#!/usr/bin/env python
# coding: utf-8

# DO NOT EDIT
# Autogenerated from the notebook autoregressive_distributed_lag.ipynb.
# Edit the notebook and then sync the output with this file.
#
# flake8: noqa
# DO NOT EDIT

# # Autoregressive Distributed Lag (ARDL) models
#
#
# ## ARDL Models
#
# Autoregressive Distributed Lag (ARDL) models extend Autoregressive
# models with lags of explanatory variables. While ARDL models are
# technically AR-X models, the key difference is that ARDL models focus on
# the exogenous variables and selecting the correct lag structure from both
# the endogenous variable and the exogenous variables.  ARDL models are also
# closely related to Vector Autoregressions, and a single ARDL is
# effectively one row of a VAR.  The key distinction is that an ARDL assumes
# that the exogenous variables are exogenous in the sense that it is not
# necessary to include the endogenous variable as a predictor of the
# exogenous variables.
#
# The full specification of ARDL models is
#
# $$
# Y_t = \underset{\text{Constant and Trend}}{\underbrace{\delta_0 +
# \delta_1 t + \ldots + \delta_k t^k}}
#       + \underset{\text{Seasonal}}{\underbrace{\sum_{i=0}^{s-1} \gamma_i
# S_i}}
#       + \underset{\text{Autoregressive}}{\underbrace{\sum_{p=1}^P \phi_p
# Y_{t-p}}}
#       + \underset{\text{Distributed Lag}}{\underbrace{\sum_{k=1}^M
# \sum_{j=0}^{Q_k} \beta_{k,j} X_{k, t-j}}}
#       + \underset{\text{Fixed}}{\underbrace{Z_t \Gamma}} + \epsilon_t
# $$
#
# The terms in the model are:
#
# * $\delta_i$: constant and deterministic time regressors.  Set using
# `trend`.
# * $S_i$ are seasonal dummies which are included if `seasonal=True`.
# * $X_{k,t-j}$ are the exogenous regressors. There are a number of
# formats that can be used to specify which lags are included. Note that the
# included lag lengths do no need to be the same. If `causal=True`, then the
# lags start with lag 1. Otherwise lags begin with 0 so that the model
# included the contemporaneous relationship between $Y_t$ and $X_t$.
# * $Z_t$ are any other fixed regressors that are not part of the
# distributed lag specification. In practice these regressors may be
# included when they do no contribute to the long run-relationship between
# $Y_t$ and the vector of exogenous variables $X_t$.
# * $\{\epsilon_t\}$ is assumed to be a White Noise process

import numpy as np
import pandas as pd
import seaborn as sns

sns.set_style("darkgrid")
sns.mpl.rc("figure", figsize=(16, 6))
sns.mpl.rc("font", size=14)

# ### Data
#
# This notebook makes use of money demand data from Denmark, as first used
# in  S. Johansen and K. Juselius (1990).  The key variables are:
#
# * `lrm`: Log of real money measured using M2
# * `lry`: Log of real income
# * `ibo`: Interest rate on bonds
# * `ide`: Interest rate of bank deposits
#
# The standard model uses `lrm` as the dependent variable and the other
# three as exogenous drivers.
#
# Johansen, S. and Juselius, K. (1990), Maximum Likelihood Estimation and
# Inference on Cointegration – with Applications to the Demand for Money,
# Oxford Bulletin of Economics and Statistics, 52, 2, 169–210.
#
# We start by loading the data and examining it.

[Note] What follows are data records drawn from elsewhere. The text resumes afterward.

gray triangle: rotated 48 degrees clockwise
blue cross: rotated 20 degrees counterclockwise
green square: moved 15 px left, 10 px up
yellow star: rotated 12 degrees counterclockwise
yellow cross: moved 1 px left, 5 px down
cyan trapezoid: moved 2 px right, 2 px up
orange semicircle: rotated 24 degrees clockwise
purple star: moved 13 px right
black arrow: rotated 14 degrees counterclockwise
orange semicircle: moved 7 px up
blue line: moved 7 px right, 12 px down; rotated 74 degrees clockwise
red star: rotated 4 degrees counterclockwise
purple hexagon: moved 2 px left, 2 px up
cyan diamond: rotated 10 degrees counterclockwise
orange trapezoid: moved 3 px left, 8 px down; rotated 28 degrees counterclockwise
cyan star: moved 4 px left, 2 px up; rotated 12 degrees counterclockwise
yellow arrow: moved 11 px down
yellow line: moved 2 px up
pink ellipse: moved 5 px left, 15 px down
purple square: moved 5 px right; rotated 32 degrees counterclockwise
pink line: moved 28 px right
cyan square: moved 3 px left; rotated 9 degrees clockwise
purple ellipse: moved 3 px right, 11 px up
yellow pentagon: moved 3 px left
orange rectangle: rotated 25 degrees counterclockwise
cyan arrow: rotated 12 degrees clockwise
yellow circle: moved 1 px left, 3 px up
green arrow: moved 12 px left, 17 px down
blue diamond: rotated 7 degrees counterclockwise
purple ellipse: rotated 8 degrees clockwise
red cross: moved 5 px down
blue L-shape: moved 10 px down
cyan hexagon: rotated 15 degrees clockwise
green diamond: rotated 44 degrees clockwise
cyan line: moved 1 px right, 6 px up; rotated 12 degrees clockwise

from statsmodels.datasets.danish_data import load
from statsmodels.tsa.api import ARDL
from statsmodels.tsa.ardl import ardl_select_order

data = load().data
data = data[["lrm", "lry", "ibo", "ide"]]
data.tail()

# We plot the demeaned data so that all series appear on the same scale.
# The `lrm` series appears to be non-stationary, as does `lry`. The
# stationarity of the other two is less obvious.

_ = (data - data.mean()).plot()

# ### Model Selection
#
# `ardl_select_order` can be used to automatically select the order. Here
# we use min the minimum AIC among all modes that consider up to 3 lags of
# the endogenous variable and 3 lags of each exogenous variable. `trend="c"`
# indicates that a constant should be included in the model.

sel_res = ardl_select_order(data.lrm,
                            3,
                            data[["lry", "ibo", "ide"]],
                            3,
                            ic="aic",
                            trend="c")
print(f"The optimal order is: {sel_res.model.ardl_order}")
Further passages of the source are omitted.